真夜中まで酒場で過ごした後に、あの騒動である。当然睡眠時間は通常よりかなり短かった。
寝足りないだけが理由ではない気だるい体を起こし、一つ伸びをした所で、外から妙に騒ぎ声が聞こえる事にようやく気づいた。
見に行かずともなんとなく事情を察した私は、慌てて身支度を済ませ、聞こえる声を辿り甲板までやって来た。
そうすれば案の定、ハートの海賊団の船の甲板に上がってきた、神父と人狼の少年が、船員達に足止めされているのが目に入った。それと同時に二人は此方へと顔を向ける。
苦手とする職種と種族が同時に此方を見ているという事実は、私の顔を引きつらせるのには充分だった。
しかし人狼の彼は見た目だけはただの少年だ。触れてさえいなければ嫌悪感はなく、非常に可愛らしい存在だ。そう思うと少し表情を和らげることができた。
「やぁ、おはよう。良い天気だね!」
「貴方達のおかげで気分は真逆でしてよ」
声をかけてきた神父は私へと歩み寄ろうとするが、ベポが大きな躯体を使ってそれを阻止する。
阻止されているにも関わらず、行く手を阻むベポにはまるで目をくれず、昨日と同じく私ばかりを穴があくほど見詰める彼に、ほとほと呆れていたところに、背後からポンと肩を軽く叩かれる。
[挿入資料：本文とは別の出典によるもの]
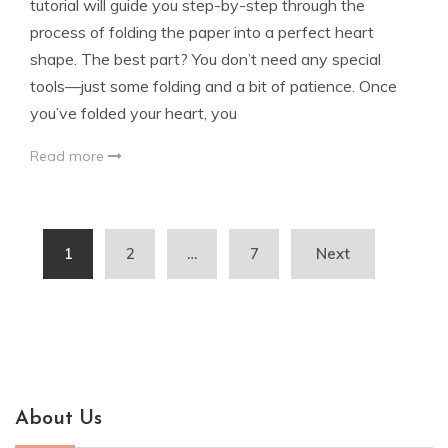
tutorial will guide you step-by-step through the
process of folding the paper into a perfect heart
shape. The best part? You don’t need any special
tools—just some folding and a bit of patience. Once
you’ve folded your heart, you
Read more
Posts
1
2
…
7
Next
pagination
About Us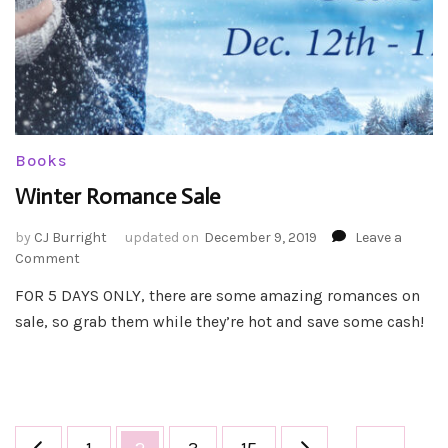
Books
Winter Romance Sale
by
CJ Burright
updated on
December 9, 2019
Leave a
on
Comment
Winter
FOR 5 DAYS ONLY, there are some amazing romances on
Romance
sale, so grab them while they’re hot and save some cash!
Sale
Posts
Page
Page
Page
Page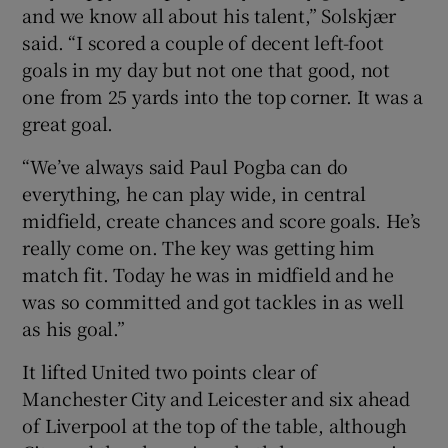
and we know all about his talent,” Solskjær
said. “I scored a couple of decent left-foot
goals in my day but not one that good, not
one from 25 yards into the top corner. It was a
 window
great goal.
“We’ve always said Paul Pogba can do
Show Sponsored sub sections
everything, he can play wide, in central
midfield, create chances and score goals. He’s
really come on. The key was getting him
match fit. Today he was in midfield and he
was so committed and got tackles in as well
as his goal.”
It lifted United two points clear of
Manchester City and Leicester and six ahead
of Liverpool at the top of the table, although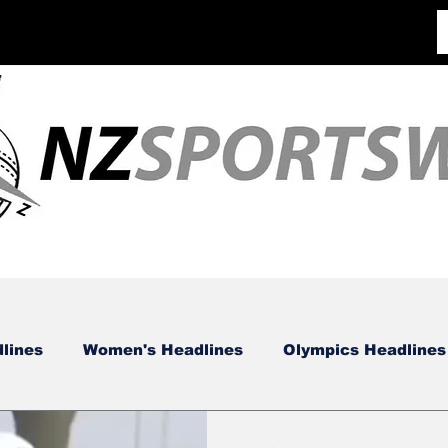
lines
Women's Headlines
Olympics Headlines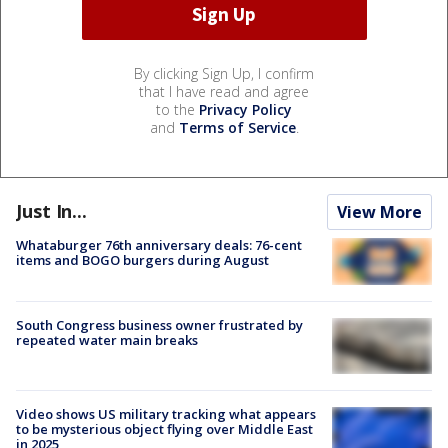
By clicking Sign Up, I confirm
that I have read and agree
to the
Privacy Policy
and
Terms of Service
.
Just In...
View More
Whataburger 76th anniversary deals: 76-cent
items and BOGO burgers during August
South Congress business owner frustrated by
repeated water main breaks
Video shows US military tracking what appears
to be mysterious object flying over Middle East
in 2025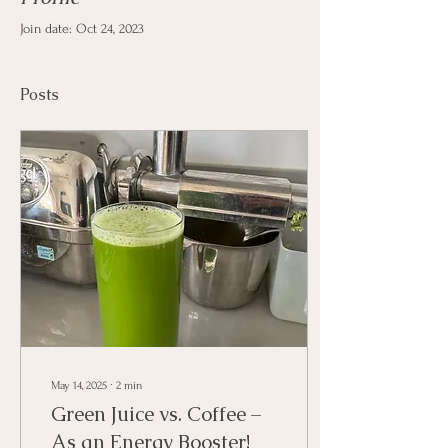
Join date: Oct 24, 2023
Posts
May 14, 2025
∙
2
min
Green Juice vs. Coffee –
As an Energy Booster!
目を向ければ、隣に長刀を携えたローが、あからさまに不機嫌な顔をして神父を睨みつけ、私の隣へと立った。
「えー、と。半日付き合ってくれるんだよね?」
「そういう取引ね」
「全然歓迎されてないね?」
「するわけねぇだろ」
「うーん、ここじゃ落ち着いて話もできないなぁ。ルーナ、街へ行こう!」
「はルーナじゃないよ?」
神父を抑えるベポが耐えかねたように訂正すれば、神父はぱっと顔を明るくさせるが、反比例するように私の顔は暗くなる。
「なら、街へ行こう!」
「まぁ本名の方がマシかしら…」
正直なところ、ルーナと呼ばれるのは非常にやめて欲しい。
ここで不毛なやり取りをしていても始まらない。行きたくはないが、行くしか選択肢はない。
心にそう言い聞かせ、足を一歩踏み出そうとしたところで、未だ私の肩に手を置いていたローに、まだ行くなと言わんばかりにぐっと掴まれる。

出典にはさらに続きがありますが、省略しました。